=== Try it ===
Scan the lines below and report each one containing "change" by copying it.

=== Task input ===
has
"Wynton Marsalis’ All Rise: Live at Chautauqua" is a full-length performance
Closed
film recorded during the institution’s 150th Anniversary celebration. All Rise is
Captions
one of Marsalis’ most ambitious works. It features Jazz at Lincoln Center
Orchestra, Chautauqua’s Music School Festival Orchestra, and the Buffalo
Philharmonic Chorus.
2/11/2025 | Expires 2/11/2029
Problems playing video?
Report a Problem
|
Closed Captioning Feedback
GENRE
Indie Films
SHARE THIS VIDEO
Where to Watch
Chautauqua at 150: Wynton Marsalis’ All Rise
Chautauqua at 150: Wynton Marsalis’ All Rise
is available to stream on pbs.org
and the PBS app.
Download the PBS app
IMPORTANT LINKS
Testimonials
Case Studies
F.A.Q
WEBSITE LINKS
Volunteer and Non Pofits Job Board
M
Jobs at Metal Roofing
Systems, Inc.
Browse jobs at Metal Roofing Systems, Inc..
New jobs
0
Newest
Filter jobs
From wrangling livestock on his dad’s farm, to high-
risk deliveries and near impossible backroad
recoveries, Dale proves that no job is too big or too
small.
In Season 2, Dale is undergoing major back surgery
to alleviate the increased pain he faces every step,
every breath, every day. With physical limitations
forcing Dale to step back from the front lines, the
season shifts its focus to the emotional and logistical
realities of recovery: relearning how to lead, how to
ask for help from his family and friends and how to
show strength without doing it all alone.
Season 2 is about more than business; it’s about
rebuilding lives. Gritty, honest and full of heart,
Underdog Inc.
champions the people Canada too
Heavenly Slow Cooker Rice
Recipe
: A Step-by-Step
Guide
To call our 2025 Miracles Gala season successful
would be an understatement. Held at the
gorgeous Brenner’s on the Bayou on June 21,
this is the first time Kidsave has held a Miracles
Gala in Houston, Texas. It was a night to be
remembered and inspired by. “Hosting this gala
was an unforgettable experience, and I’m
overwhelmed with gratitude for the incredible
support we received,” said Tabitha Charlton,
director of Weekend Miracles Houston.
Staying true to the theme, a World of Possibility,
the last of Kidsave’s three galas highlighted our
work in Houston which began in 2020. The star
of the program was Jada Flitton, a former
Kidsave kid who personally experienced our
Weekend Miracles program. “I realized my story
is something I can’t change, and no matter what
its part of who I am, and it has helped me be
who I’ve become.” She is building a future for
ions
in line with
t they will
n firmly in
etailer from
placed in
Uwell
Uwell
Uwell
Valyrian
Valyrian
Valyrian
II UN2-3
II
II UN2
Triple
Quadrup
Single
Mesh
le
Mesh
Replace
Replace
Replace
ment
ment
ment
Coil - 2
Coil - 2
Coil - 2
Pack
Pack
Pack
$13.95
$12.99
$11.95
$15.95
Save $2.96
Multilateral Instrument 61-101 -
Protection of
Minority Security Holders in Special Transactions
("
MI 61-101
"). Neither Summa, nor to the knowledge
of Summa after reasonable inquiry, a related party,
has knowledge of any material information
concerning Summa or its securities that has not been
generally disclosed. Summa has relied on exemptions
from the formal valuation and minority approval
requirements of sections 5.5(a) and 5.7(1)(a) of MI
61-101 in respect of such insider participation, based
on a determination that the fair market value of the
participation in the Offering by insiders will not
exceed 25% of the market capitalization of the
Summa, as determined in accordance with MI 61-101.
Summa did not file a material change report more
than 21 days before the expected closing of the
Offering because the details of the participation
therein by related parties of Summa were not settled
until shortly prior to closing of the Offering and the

=== Task response ===
is something I can’t change, and no matter what
Summa did not file a material change report more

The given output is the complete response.